Será otra cosa: El camino que lleva a Roma

En un avión, observé quizás una de las escenas más conmovedoras que he visto en mucho tiempo. Unas hijas llevaban a su madre a una audiencia con el Papa Francisco al Vaticano. No soy religiosa. No puedo entender el interés de nadie de ir a ver al Papa Francisco. No comparto la devoción de mi madre, que sí lo hubiera hecho encantada de la vida. Voy a ver el Papa, como voy a ver al Dalai Lama es una oración imposible para mí.

Lo cierto es que no me mueve hablar del Papa Francisco, sino de esas hijas que llevaban a su madre a cumplir lo que tal vez era el sueño de su vida. Nada de particular tendría mi historia si no les cuento que la madre padecía la enfermedad de Huntington. Es una enfermedad hereditaria que provoca el desgaste de algunas células nerviosas del cerebro. Los síntomas son terribles: movimientos descontrolados, problemas de movilidad, dificultad para hablar, comer, tragar. Incluso, pérdida de la memoria.

La madre estaba en un estado bastante adelantado de la enfermedad. Así que las hijas debían hacerse cargo de todo: moverla en silla de ruedas, darle de comer, llevarla al baño, asearla, acunarla para que durmiera. Hablo de un viaje de ocho horas. Hablo de unas hijas que por ocho horas atendieron a su madre con entrega y dignidad. Aquí no había llantos, melodrama, llamadas de atención, ganas de causar culpa. Aquí había unas hijas que preparadísimas decidieron acompañar a su madre en su peregrinación.

Sentada en la fila contigua, primero pensé en lo inoportuna que resultaba la escena. ¿A quién se le ocurre hacer un viaje tan largo en esas condiciones? Los aviones son cada vez más incómodos y no hay necesidad de pasar tanto trabajo. El cuerpo enfermo en Occidente no debe hacerse público. Nos parece obsceno, impúdico. Luego, totalmente impresionada con la dedicación de las hijas, me di cuenta que operaba otra lógica. Para ellas lo digno no era esconder la enfermedad, dejarla en casa, ocultar el trabajo de ese cuerpo sufriente. En este relato de peregrinación, la dignidad tenía que ver con procurar cumplir un deseo a pesar del trabajo, los contratiempos y las miradas recriminadoras, como la mía.
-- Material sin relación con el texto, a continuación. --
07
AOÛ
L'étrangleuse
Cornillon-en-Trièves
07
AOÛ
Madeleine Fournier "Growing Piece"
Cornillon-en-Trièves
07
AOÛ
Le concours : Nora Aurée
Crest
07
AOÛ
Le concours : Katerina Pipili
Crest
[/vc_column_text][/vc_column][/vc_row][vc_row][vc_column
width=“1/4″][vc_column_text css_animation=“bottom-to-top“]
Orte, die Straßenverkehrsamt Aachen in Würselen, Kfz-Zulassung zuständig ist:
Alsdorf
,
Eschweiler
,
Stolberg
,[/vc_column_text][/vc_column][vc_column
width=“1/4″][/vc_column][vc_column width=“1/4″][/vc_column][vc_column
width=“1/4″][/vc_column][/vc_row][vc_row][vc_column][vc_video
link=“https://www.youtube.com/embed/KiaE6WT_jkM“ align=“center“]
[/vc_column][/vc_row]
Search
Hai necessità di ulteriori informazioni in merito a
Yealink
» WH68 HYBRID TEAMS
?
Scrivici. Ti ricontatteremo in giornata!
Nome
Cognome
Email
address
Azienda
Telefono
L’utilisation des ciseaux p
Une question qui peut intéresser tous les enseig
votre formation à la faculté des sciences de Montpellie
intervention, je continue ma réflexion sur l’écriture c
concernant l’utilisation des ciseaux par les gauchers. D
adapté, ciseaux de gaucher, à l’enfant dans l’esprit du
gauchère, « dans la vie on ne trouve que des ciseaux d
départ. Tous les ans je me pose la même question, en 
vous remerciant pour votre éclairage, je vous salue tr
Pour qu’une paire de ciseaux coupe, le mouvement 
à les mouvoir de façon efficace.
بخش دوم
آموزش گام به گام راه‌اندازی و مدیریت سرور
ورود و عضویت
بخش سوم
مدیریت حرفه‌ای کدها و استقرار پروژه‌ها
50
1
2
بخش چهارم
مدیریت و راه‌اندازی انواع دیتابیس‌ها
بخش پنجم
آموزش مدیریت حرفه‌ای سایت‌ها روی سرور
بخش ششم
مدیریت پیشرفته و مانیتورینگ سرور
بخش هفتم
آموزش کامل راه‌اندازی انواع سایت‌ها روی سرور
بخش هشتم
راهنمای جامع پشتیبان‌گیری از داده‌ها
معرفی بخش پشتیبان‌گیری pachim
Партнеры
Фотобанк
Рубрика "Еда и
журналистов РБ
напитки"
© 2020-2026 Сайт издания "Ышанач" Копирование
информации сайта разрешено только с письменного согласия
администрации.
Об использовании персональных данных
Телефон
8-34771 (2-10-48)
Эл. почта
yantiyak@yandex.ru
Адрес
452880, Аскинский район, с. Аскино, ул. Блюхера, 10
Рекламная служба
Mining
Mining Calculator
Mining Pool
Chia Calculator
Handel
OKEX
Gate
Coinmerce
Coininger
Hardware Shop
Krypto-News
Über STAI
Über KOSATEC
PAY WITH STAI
La romería era de las hijas también. No les faltó nada. No molestaron a nadie. Solamente exigieron lo que por ley le corresponde a su madre: la posibilidad de disfrutar de un espacio en el avión. Para el resto de los pasajeros, bueno, debo hablar por mí y por la joven que tenía sentada a mi lado, el vuelo fue también una especie de peregrinación. En la tradición religiosa, las peregrinaciones son testimonios de la fe. Se camina hasta un santuario para expiar un pecado, pedir la intercesión de los santos en algún asunto o enfermedad o agradecerle una gracia a Dios. Esta romería era, sobre todo, un testimonio de amor.

La impronta decorosa de las hijas, su serio compromiso con la dignidad y el bienestar de su madre pusieron en jaque, durante ese vuelo, la tendencia de nuestra cultura global capitalista a convertir a los seres humanos en mercancía, a medir su éxito y humanidad en su capacidad de consumir y mantenerse jóvenes. Da esperanzas ver a quienes se mueven a reclamar el derecho a tener derechos de sus semejantes. Da alegría saber que la sistemática destrucción de toda forma de humanidad, solidaridad y amor en que se asienta la lógica del beneficio capitalista, aún puede desafiarse.